__INPUT DATA__:

━━━━━━━━━━━━━━━━━━━━━━━━━━━━━━

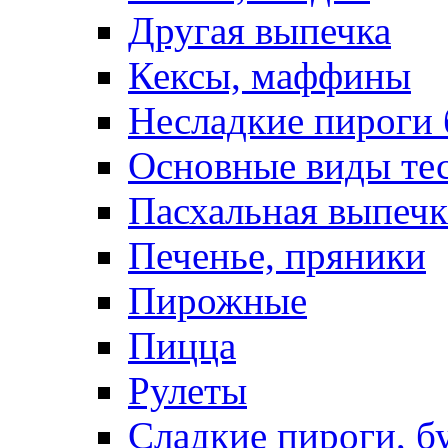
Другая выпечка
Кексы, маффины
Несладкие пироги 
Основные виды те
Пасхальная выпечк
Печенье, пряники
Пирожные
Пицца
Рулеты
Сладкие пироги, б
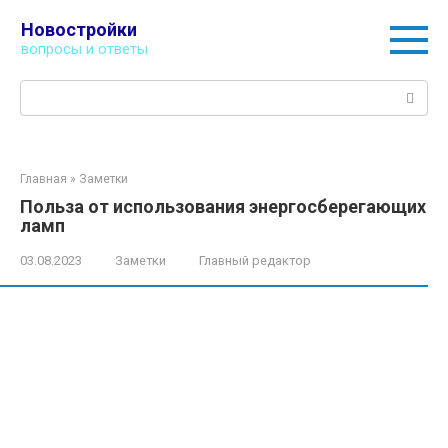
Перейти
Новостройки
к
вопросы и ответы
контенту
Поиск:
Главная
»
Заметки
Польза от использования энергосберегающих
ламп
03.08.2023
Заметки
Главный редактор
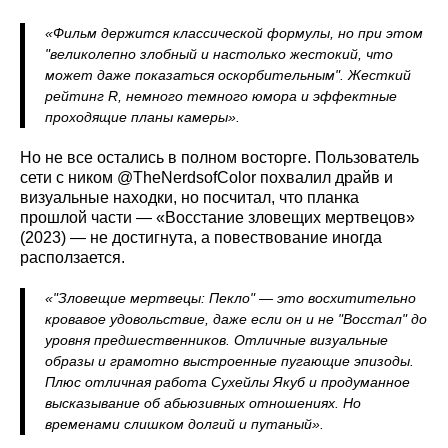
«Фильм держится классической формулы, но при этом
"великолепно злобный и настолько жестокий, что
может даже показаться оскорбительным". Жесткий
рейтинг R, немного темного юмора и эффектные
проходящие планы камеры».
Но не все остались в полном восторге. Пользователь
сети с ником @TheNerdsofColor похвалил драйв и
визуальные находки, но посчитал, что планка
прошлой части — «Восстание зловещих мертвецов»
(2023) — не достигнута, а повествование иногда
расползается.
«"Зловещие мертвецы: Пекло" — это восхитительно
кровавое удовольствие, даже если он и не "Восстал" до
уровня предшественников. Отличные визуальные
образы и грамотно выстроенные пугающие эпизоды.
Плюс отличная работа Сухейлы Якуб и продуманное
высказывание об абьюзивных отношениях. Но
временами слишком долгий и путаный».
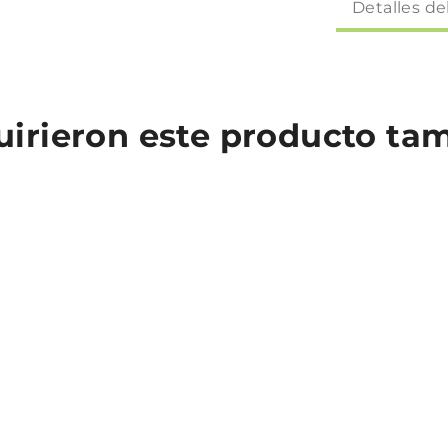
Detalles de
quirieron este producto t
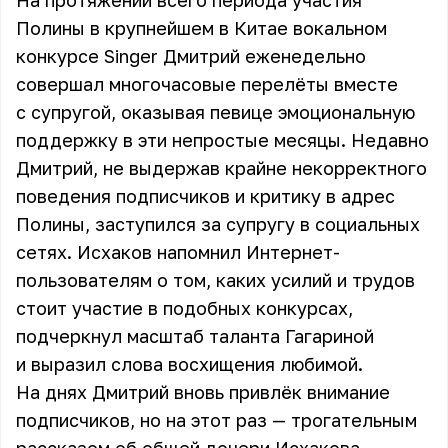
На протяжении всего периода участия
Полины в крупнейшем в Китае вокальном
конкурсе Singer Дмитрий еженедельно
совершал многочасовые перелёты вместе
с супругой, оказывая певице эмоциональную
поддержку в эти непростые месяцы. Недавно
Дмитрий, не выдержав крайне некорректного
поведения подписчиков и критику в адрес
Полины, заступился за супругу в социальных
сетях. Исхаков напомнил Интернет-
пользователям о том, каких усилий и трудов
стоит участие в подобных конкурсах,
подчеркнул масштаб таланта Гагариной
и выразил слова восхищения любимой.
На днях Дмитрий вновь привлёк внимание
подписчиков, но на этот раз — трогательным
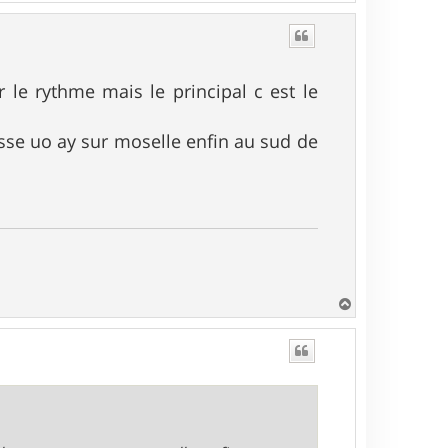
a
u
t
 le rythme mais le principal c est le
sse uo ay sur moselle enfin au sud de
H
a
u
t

━━━━━━━━━━━━━━━━━━━━━━━━━━━━━━

__YOUR TASK__:
The copy should begin at the line containing "кровавое удовольствие, даже" and end at the last line of the data above; please restate those lines word for word without the pictures.

__WRITTEN SOLUTION__:
кровавое удовольствие, даже если он и не "Восстал" до
уровня предшественников. Отличные визуальные
образы и грамотно выстроенные пугающие эпизоды.
Плюс отличная работа Сухейлы Якуб и продуманное
высказывание об абьюзивных отношениях. Но
временами слишком долгий и путаный».
Detalles de
quirieron este producto t
На протяжении всего периода участия
Полины в крупнейшем в Китае вокальном
конкурсе Singer Дмитрий еженедельно
совершал многочасовые перелёты вместе
с супругой, оказывая певице эмоциональную
поддержку в эти непростые месяцы. Недавно
Дмитрий, не выдержав крайне некорректного
поведения подписчиков и критику в адрес
Полины, заступился за супругу в социальных
сетях. Исхаков напомнил Интернет-
пользователям о том, каких усилий и трудов
стоит участие в подобных конкурсах,
подчеркнул масштаб таланта Гагариной
и выразил слова восхищения любимой.
На днях Дмитрий вновь привлёк внимание
подписчиков, но на этот раз — трогательным
a
u
t
 le rythme mais le principal c est le
sse uo ay sur moselle enfin au sud de
H
a
u
t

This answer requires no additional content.